Calculating Heat Loss From a Room of 125m3 - Confusing Results?

[TSN79]

A room is 5x5x5=125 m3 and holds a temp of 30C. On the other side of all the walls the air is 20C. I measure that the room temperature drops about 0.001C per second. If I now use this equation...

$$\dot Q = V \cdot C_P \cdot \rho \cdot \dot T$$

...I get the amount of heat that needs to be added in order for the room to keep this temperature (I think), and it's about 144W. What I don't get is that if I now calculate how much heat goes through the walls using the following equation...

$$\dot Q = U \cdot A \cdot \Delta T$$

...this comes to 300W, but that means that I'm actually losing 300-144=156 Watts more than the first equation tells me!

Am I getting something all wrong here?! This really confuses me, and all attempts to explain this to me will be appreciated.

 

[Q_Goest]

The two equations are valid. I assume you're doing this experiment on a room and finding some discrepencies, is that correct?

If so, I'd guess that one or more of the constants you're using is off. It would be very difficult to accurately describe the overall $$C_P, \rho$$ or $$U$$ accurately.

Another problem may be overall heat transfer. Are you neglecting radiation heat transfer? Seems to me there would be some significant contributions due to the sun's heating.

 

[ravenprp]

It is understandable that you are confused by the results you are getting from these calculations. However, there are a few factors that may be contributing to the discrepancy in the results.

Firstly, the equations you are using are different and may be measuring different things. The first equation, \dot Q = V \cdot C_P \cdot \rho \cdot \dot T, calculates the heat that needs to be added to the room in order to maintain its temperature. This takes into account the volume of the room (V), the specific heat capacity of the air (C_P), the density of the air (rho), and the rate of change of temperature (\dot T). This equation is useful for determining the heating or cooling needs of a room, but it does not take into account the losses through the walls.

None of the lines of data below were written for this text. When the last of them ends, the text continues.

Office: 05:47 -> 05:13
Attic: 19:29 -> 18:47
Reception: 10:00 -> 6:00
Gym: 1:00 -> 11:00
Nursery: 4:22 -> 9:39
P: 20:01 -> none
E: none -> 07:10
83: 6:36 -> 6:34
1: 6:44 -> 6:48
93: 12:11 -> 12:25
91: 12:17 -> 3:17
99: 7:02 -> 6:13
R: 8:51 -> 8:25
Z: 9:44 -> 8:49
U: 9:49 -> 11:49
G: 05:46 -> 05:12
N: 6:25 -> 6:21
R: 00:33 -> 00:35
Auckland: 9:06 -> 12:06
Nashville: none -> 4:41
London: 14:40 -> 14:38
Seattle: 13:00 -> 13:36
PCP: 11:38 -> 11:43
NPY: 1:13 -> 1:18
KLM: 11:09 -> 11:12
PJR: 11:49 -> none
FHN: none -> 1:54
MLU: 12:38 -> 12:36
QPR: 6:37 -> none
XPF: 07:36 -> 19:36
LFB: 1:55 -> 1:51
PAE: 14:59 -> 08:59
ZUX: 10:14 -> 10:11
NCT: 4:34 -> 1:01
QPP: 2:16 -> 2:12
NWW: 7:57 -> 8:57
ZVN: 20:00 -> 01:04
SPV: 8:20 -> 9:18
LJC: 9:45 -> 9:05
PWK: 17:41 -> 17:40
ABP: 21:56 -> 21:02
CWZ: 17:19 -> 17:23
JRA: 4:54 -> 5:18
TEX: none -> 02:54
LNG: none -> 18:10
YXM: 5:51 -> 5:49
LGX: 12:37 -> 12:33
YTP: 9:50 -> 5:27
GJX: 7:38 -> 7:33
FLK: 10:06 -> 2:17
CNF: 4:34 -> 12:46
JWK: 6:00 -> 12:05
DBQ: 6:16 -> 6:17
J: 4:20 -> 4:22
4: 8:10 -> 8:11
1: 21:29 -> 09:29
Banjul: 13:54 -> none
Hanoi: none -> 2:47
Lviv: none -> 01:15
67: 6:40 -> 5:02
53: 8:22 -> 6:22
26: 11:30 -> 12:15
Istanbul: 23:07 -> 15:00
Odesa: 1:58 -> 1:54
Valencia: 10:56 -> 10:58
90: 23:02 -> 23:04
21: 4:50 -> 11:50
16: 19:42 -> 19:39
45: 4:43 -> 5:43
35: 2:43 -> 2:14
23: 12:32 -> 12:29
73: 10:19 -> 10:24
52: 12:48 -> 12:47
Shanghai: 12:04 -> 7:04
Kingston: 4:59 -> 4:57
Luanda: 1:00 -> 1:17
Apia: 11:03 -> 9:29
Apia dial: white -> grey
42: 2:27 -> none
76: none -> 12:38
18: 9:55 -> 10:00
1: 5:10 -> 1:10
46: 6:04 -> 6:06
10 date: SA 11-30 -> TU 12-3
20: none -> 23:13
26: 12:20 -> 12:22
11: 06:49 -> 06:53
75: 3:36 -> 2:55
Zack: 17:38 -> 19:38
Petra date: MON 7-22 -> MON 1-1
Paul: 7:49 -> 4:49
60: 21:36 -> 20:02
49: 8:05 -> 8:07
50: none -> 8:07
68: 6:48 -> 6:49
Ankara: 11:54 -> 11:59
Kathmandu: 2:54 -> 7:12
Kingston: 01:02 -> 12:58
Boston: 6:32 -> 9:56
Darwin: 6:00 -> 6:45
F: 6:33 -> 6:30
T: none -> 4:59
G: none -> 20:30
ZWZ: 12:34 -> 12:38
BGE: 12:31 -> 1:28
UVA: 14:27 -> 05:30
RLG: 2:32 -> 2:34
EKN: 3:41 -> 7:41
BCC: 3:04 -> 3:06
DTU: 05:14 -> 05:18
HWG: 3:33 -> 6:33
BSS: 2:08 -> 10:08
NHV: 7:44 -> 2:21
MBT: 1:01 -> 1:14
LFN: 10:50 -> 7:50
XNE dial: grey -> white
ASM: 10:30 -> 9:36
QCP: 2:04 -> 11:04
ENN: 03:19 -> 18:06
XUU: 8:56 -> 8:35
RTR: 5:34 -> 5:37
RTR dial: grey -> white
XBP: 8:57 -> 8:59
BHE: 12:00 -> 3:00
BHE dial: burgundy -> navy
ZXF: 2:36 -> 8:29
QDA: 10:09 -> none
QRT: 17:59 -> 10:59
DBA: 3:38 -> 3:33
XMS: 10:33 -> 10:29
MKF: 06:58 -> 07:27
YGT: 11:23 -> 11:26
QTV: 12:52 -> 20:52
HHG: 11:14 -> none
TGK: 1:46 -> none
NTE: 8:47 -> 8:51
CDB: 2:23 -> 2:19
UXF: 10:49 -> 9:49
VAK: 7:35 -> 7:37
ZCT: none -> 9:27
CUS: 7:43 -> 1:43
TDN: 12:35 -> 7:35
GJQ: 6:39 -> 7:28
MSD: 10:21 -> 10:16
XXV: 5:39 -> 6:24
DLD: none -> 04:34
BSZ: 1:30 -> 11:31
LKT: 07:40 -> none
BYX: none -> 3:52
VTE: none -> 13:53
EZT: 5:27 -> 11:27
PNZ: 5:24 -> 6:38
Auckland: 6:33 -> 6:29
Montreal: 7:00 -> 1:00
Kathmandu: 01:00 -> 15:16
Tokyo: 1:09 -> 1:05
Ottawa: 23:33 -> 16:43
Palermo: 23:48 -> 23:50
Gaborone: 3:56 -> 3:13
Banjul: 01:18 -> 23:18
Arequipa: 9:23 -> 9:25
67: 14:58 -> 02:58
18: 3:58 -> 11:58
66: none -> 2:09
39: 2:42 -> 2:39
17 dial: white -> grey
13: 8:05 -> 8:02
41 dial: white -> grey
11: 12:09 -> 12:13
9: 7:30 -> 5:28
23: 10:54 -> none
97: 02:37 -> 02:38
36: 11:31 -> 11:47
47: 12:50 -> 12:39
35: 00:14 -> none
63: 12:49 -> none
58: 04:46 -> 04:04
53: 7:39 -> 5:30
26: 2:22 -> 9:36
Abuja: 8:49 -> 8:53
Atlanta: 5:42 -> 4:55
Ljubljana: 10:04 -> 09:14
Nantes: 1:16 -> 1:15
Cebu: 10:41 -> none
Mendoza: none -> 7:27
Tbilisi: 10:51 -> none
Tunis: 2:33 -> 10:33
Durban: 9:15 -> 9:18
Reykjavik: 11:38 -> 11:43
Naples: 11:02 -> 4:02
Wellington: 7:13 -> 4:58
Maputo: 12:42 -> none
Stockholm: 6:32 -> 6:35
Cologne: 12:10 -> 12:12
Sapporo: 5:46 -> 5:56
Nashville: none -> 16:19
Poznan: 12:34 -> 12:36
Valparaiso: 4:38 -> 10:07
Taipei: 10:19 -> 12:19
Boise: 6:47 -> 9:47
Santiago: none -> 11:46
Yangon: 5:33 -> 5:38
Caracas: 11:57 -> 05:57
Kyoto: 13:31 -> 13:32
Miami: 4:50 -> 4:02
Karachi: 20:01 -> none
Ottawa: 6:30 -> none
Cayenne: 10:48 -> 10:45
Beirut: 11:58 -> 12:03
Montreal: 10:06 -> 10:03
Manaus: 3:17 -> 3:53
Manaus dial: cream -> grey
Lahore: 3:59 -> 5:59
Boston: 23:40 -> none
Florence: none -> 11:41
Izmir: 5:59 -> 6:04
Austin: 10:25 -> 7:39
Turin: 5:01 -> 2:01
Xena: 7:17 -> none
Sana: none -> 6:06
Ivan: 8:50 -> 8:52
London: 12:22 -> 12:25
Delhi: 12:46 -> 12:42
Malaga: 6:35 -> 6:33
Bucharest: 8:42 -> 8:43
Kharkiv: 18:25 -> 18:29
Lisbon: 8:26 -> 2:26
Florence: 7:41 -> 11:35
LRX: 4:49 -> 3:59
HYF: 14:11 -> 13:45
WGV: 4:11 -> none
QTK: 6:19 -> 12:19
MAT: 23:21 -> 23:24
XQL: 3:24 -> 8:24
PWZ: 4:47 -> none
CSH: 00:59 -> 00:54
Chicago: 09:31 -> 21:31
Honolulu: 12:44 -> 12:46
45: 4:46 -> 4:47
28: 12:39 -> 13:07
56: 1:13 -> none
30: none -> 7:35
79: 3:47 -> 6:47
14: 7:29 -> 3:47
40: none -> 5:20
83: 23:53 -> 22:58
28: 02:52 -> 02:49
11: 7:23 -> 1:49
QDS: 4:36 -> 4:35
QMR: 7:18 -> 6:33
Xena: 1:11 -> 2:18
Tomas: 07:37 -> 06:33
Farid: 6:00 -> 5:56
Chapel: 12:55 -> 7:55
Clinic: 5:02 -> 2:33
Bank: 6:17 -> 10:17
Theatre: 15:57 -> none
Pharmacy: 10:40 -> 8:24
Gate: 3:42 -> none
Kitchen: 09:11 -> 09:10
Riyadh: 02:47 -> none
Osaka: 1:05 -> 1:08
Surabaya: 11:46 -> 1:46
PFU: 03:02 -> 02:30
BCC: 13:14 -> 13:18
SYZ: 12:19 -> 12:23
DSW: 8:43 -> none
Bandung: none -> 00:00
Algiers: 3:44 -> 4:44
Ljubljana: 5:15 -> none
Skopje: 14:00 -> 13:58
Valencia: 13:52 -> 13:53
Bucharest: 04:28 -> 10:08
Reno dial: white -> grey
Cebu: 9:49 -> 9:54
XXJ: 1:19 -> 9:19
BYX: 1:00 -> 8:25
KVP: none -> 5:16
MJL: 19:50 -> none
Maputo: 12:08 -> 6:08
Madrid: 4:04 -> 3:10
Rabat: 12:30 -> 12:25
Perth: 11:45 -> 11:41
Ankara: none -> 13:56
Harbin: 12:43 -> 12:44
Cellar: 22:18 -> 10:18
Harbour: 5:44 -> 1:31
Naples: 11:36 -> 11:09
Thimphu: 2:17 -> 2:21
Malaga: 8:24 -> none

On the other hand, the second equation, \dot Q = U \cdot A \cdot \Delta T, calculates the heat loss through the walls of the room. This takes into account the overall heat transfer coefficient (U), the surface area of the walls (A), and the temperature difference between the inside and outside of the room (\Delta T). This equation is useful for determining the insulation needs of a room, but it does not take into account the heat needed to maintain the temperature inside the room.

Secondly, there may be other factors affecting the heat loss through the walls that are not accounted for in the equations. For example, the type and thickness of the walls, the presence of windows or doors, and the outside temperature can all affect the heat loss through the walls. These factors may not be accurately reflected in the equations you are using, leading to discrepancies in the results.

In conclusion, it is important to understand the limitations and assumptions of the equations you are using and to consider all factors that may affect the heat loss in order to get a more accurate result. If you are still unsure, it may be helpful to consult a professional or do further research on the topic.